L'Intendant même, et pas un d'aventure
N'aperçut ni corps, ni ramure,
Ni Cerf enfin. L'habitant des forêts
Rend déjà grâce aux Boeufs, attend dans cette étable
Que chacun retournant au travail de Cérès,
Il trouve pour sortir un moment favorable.
L'un des Boeufs ruminant lui dit : Cela va bien ;
Mais quoi ! l'homme aux cent yeux n'a pas fait sa revue.
Je crains fort pour toi sa venue.
Jusque-là, pauvre Cerf, ne te vante de rien.
Là-dessus le Maître entre et vient faire sa ronde.
Qu'est-ce-ci ? dit-il à son monde.
Je trouve bien peu d'herbe en tous ces râteliers.
Cette litière est vieille : allez vite aux greniers.
Je veux voir désormais vos bêtes mieux soignées.
Que coûte-t-il d'ôter toutes ces araignées ?
Ne saurait-on ranger ces jougs et ces colliers ?
En regardant à tout, il voit une autre tête
Que celles qu'il voyait d'ordinaire en ce lieu.
Le Cerf est reconnu ; chacun prend un épieu ;
Chacun donne un coup à la bête.
Ses larmes ne sauraient la sauver du trépas.
On l'emporte, on la sale, on en fait maint repas,
Dont maint voisin s'éjouit d'être.
Phèdre sur ce sujet dit fort élégamment :
Il n'est, pour voir, que l'oeil du Maître.
Quant à moi, j'y mettrais encor l'oeil de l'Amant.


Et dans cette fable, en plus du cerf, nous retrouvons me motif du pouvoir, et celui de l’image, de la représentation.
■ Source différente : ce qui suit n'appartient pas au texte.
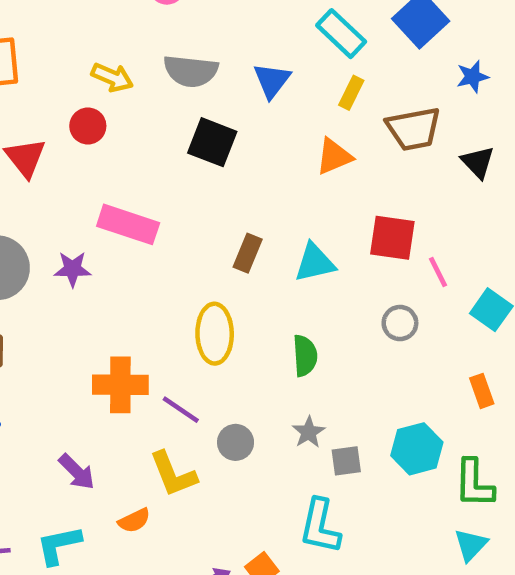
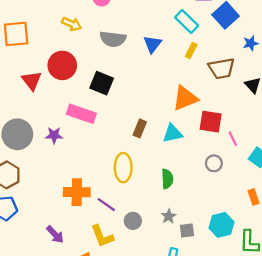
yellow arrow: (112, 77) -> (72, 24), moved
red circle: (88, 126) -> (62, 65), size x1.6
black square: (212, 142) -> (102, 83), moved
orange triangle: (334, 156) -> (185, 98), moved, size x1.4

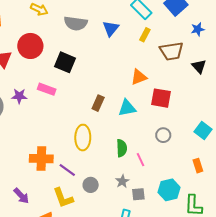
orange triangle: (185, 98) -> (139, 77), size x0.7
pink rectangle: (81, 114) -> (47, 89), size x0.7
purple star: (54, 135) -> (19, 96), moved
pink line: (233, 139) -> (140, 160), moved

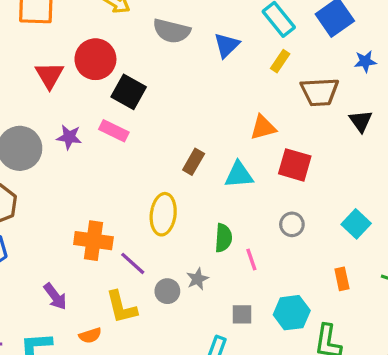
black square: (65, 62) -> (129, 92), moved
gray star: (122, 181) -> (197, 279), moved

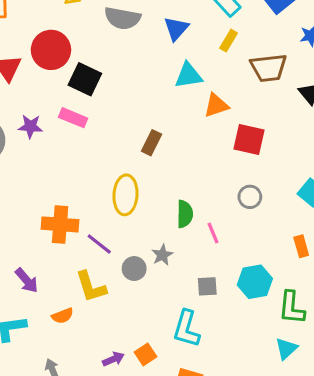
cyan triangle: (239, 175) -> (189, 75), moved

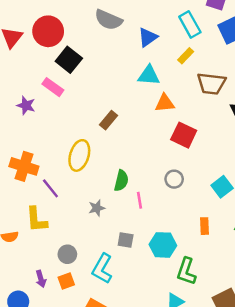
purple star: (30, 126) -> (26, 105), moved
gray circle: (134, 269) -> (67, 254), moved
purple arrow: (113, 359) -> (41, 279), turned 84

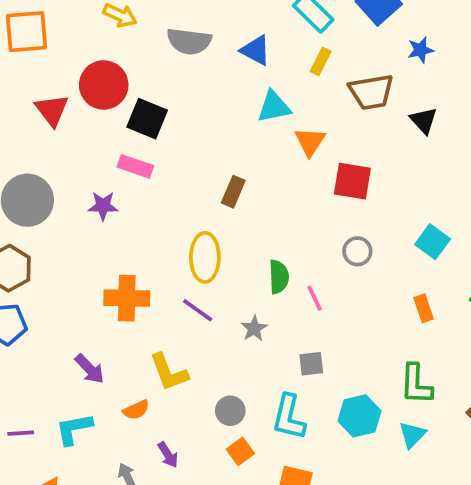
blue triangle: (148, 37) -> (256, 50), turned -40
orange triangle: (165, 103) -> (310, 142), turned -35
purple line: (50, 188) -> (198, 310), moved
cyan hexagon: (163, 245) -> (360, 416), moved
purple arrow: (41, 279) -> (168, 455), moved

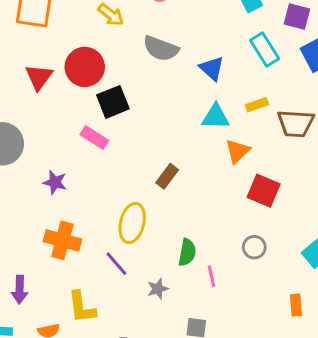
yellow rectangle: (321, 61) -> (257, 105), moved, turned 30
black square: (147, 119) -> (113, 102), turned 32
purple star: (103, 206) -> (55, 182), moved
purple arrow: (90, 369) -> (20, 290), turned 32

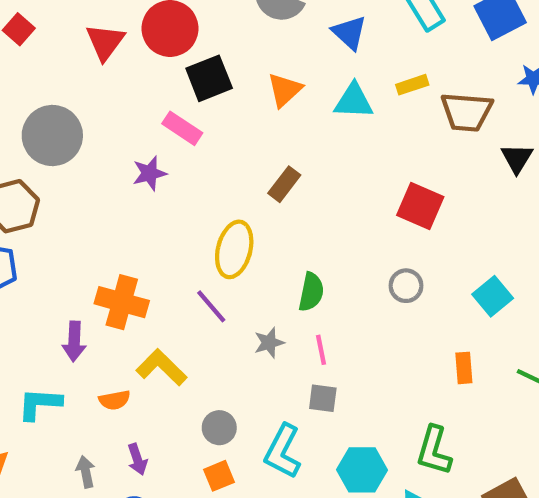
orange triangle: (238, 151) -> (285, 90), moved
purple star: (55, 182) -> (149, 173), moved, turned -30
orange cross: (62, 240) -> (122, 302), moved
pink line: (211, 276) -> (321, 350), moved
yellow L-shape: (82, 307) -> (161, 367), turned 141

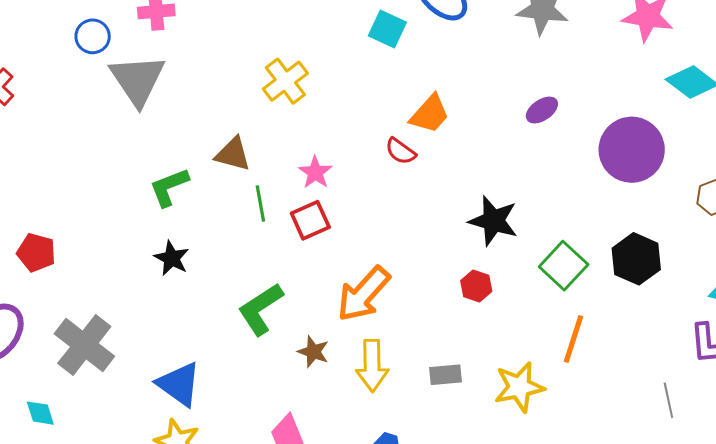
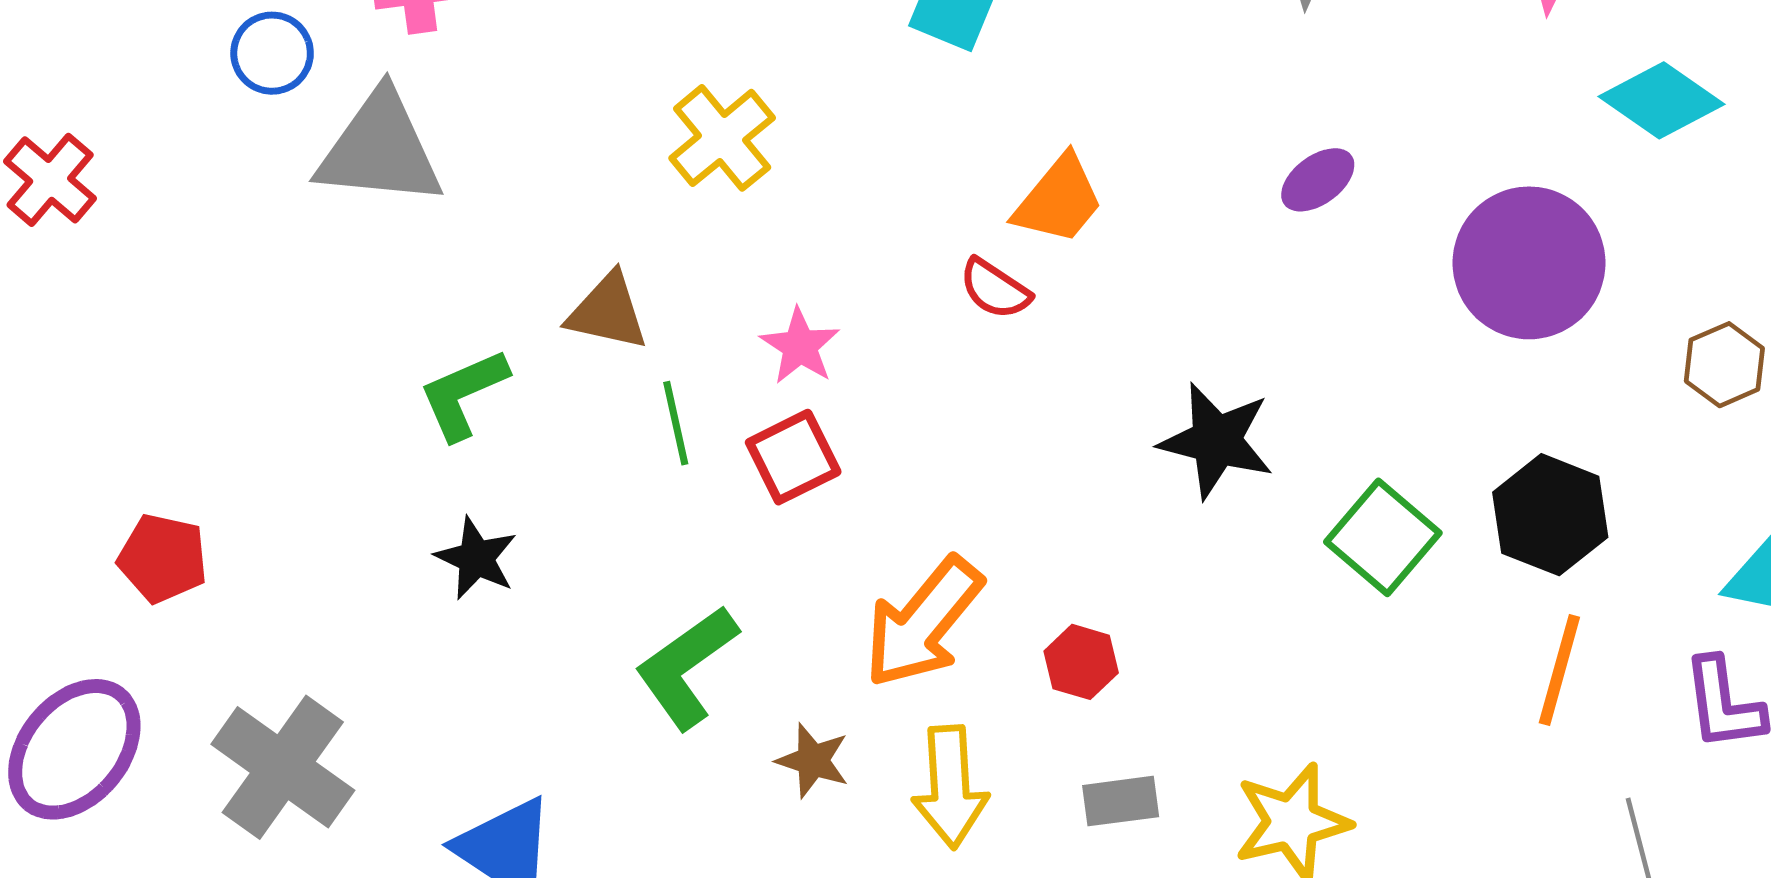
gray triangle: (137, 80) -> (380, 149), turned -48
red hexagon: (476, 286) -> (1081, 662), moved
orange line: (573, 339) -> (1559, 670), moved

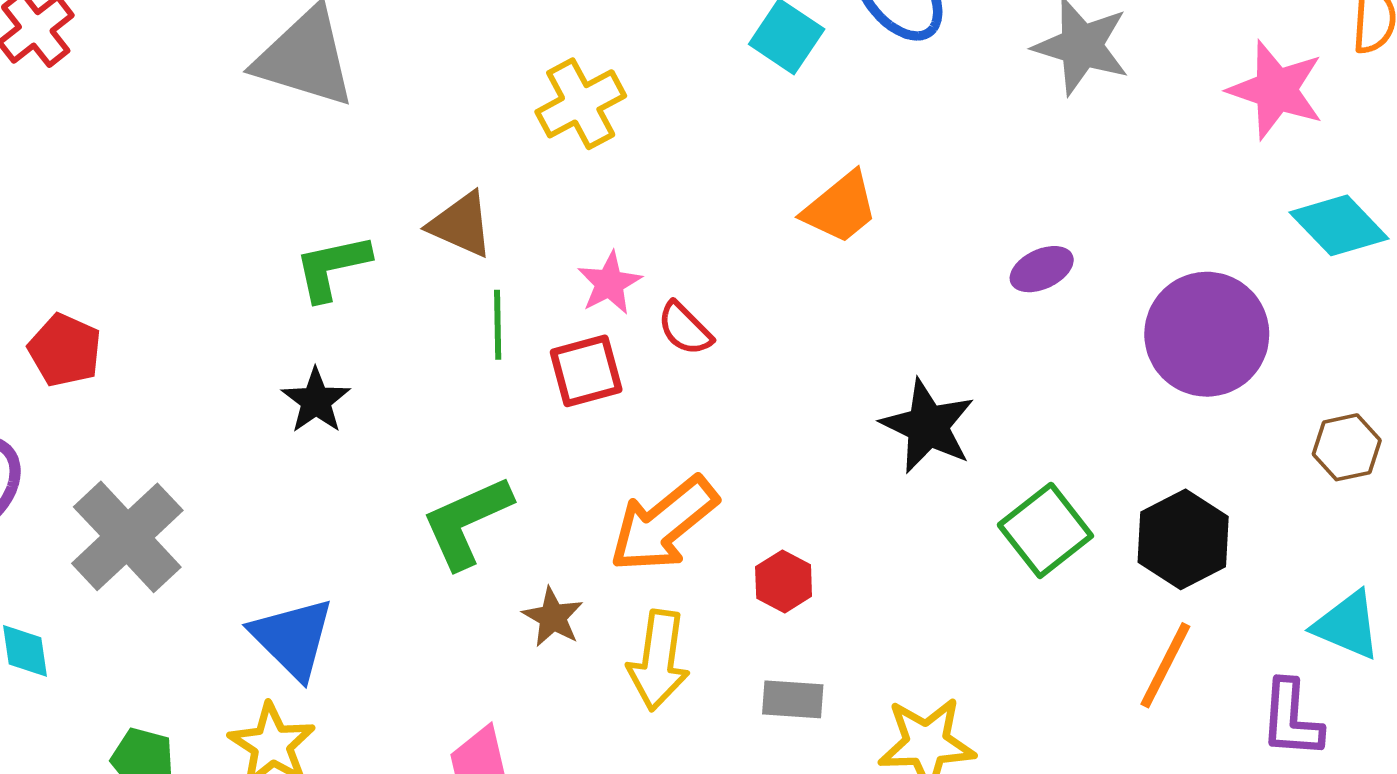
purple ellipse: (1318, 180) -> (1042, 269), moved
red semicircle: (995, 289) -> (685, 329), moved

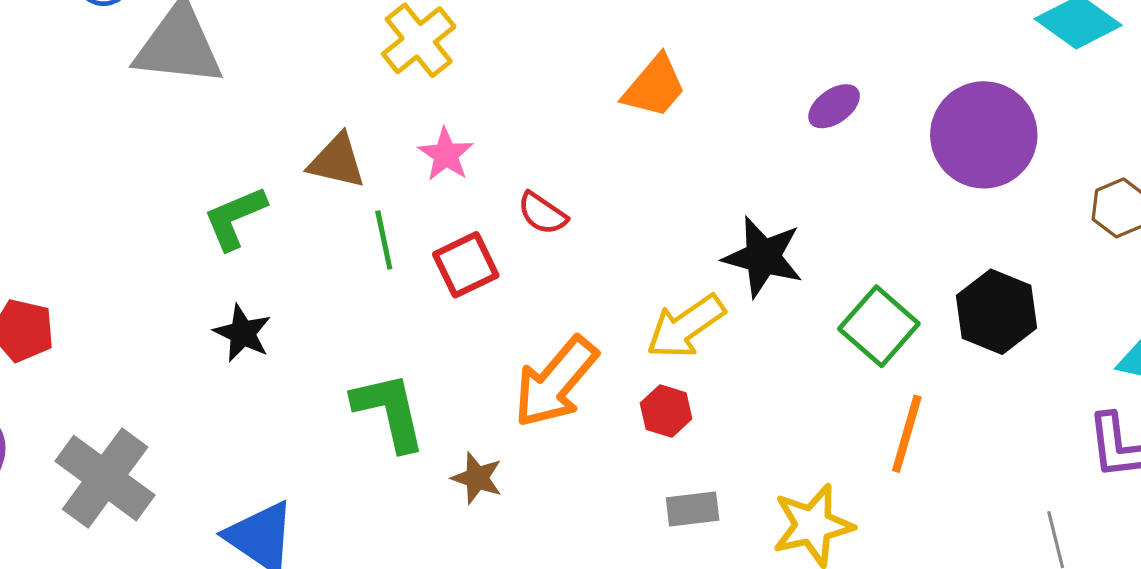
pink star: (609, 283) -> (446, 155), moved
green L-shape: (467, 522) -> (389, 411), turned 112
yellow arrow: (658, 660) -> (686, 326), moved, turned 58
orange line: (1165, 665) -> (907, 434), moved

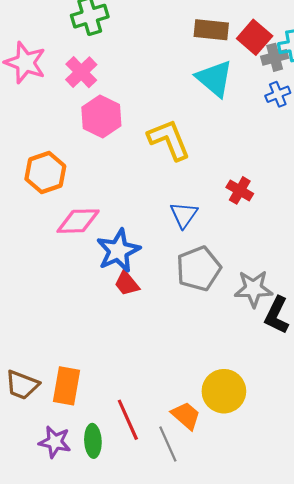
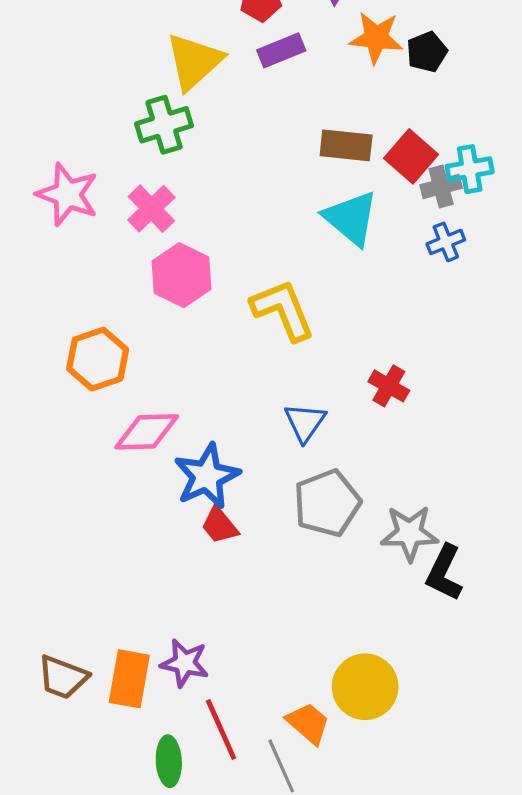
purple star: (55, 442) -> (185, 663), moved

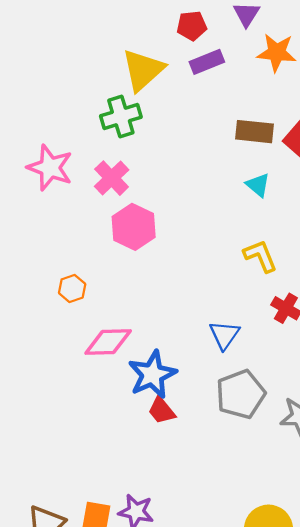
cyan triangle: (351, 218) -> (258, 185), size x0.6
yellow L-shape: (283, 310) -> (260, 256), moved, size x0.7
orange hexagon: (98, 359) -> (72, 288), size x0.6

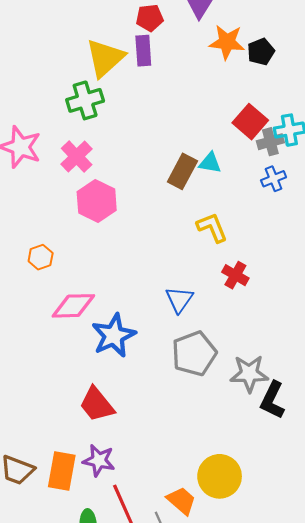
purple rectangle: (207, 62) -> (143, 51), moved, turned -72
brown rectangle: (255, 132) -> (182, 171), moved, turned -68
cyan triangle: (258, 185) -> (210, 163), turned -30
red trapezoid: (162, 411) -> (97, 404), moved, size x1.4

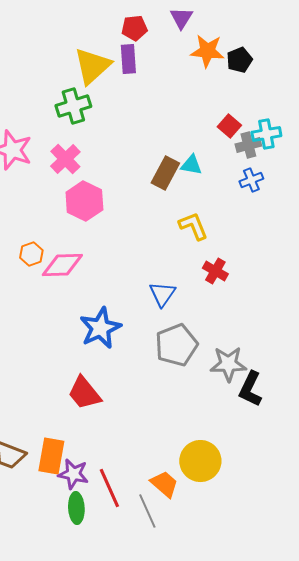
red square: (250, 122) -> (229, 126), size x0.7
pink diamond: (73, 306) -> (62, 265), moved
purple star: (99, 460) -> (73, 474), moved

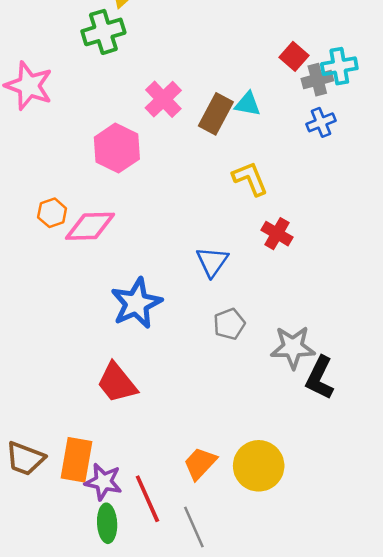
pink cross: (65, 159) -> (163, 99), moved
gray pentagon: (176, 345) -> (229, 324), size x0.6
orange trapezoid: (164, 484) -> (200, 463), moved, turned -88

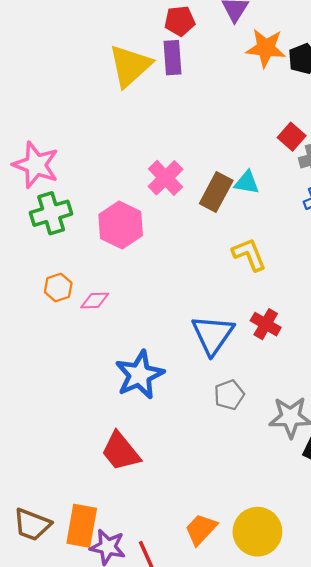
green cross: (103, 32) -> (51, 213), moved
pink diamond: (90, 226) -> (95, 300), size x0.6
red cross: (277, 234) -> (266, 324), moved
blue triangle: (212, 262) -> (213, 335), size x1.4

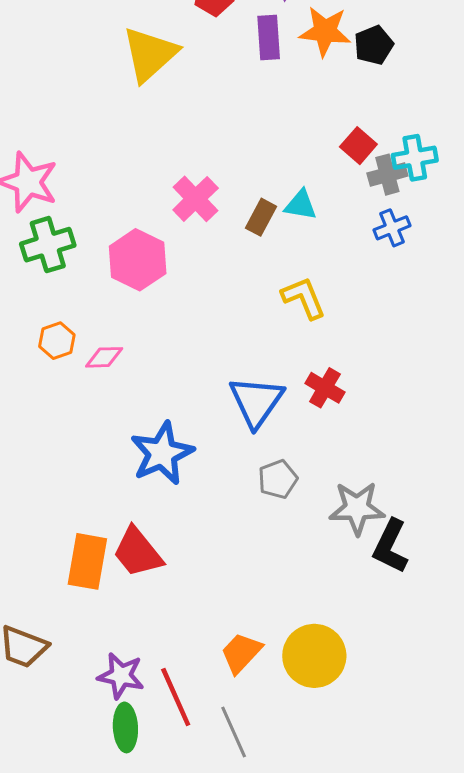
purple rectangle: (173, 58) -> (269, 37), moved
brown rectangle: (216, 192) -> (261, 217), size x0.7
orange rectangle: (82, 526) -> (87, 561), moved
Sa morale est sans appel : pour celui qui est enfermé dans un lieu, ou qui appartient à un lieu clos, il n’y a la servitude ou la mort. En dehors du lieu originel, on court un risque potentiel car tout est pouvoir dans le monde. Je ne dis pas là que Frears s’est inspiré de la fable pour son film, il ne l’a peut-être même jamais lue. Mais il y a là pour moi une coïncidence troublante, un effet de superposition qui me fait voir le film un peu différemment. D’autant plus que le Maître dans la fable est une image du pouvoir monarchique absolu. Son œil voit tout, est capable de discerner la vrai du faux, ce qui correspond exactement à la démarche critique (krinein=séparer, juger). C’est précisément cela qui fait défaut à la Reine dans le film : une capacité à juger juste selon les circonstances, dans ce moment de crise. Ou plutôt, si l’on veut prolonger le parallèle entre les deux imaginaires qui me paraissent résonner ensemble, les positions se trouvent inversées puisque la Reine devient le cerf au lieu d’être le Maître, et que l’opinion devient ce Maître tyrannique de l’emprise duquel on ne peut s’abstraire. Entre les deux l’écart est devenu tel que les outils de jugement ne sont plus communs aux deux partis, que les critères d’évaluation de la Reine sont devenus étrangers et obsolètes aux yeux de la population.

Rien n’est donc simple ni ne se lit de manière univoque. Tout signe dans le film subit un voire plusieurs renversement de signification. Un film à aller voir, sensible, juste, et jamais lourd ou rébarbatif, qui parvient à intéresser profondément en partant de faits en apparence anecdotiques, et de milieux qui paraissent bien éloignée de la réalité. Mais ce n’est là qu’un détour pour mieux rencontrer cette dernière.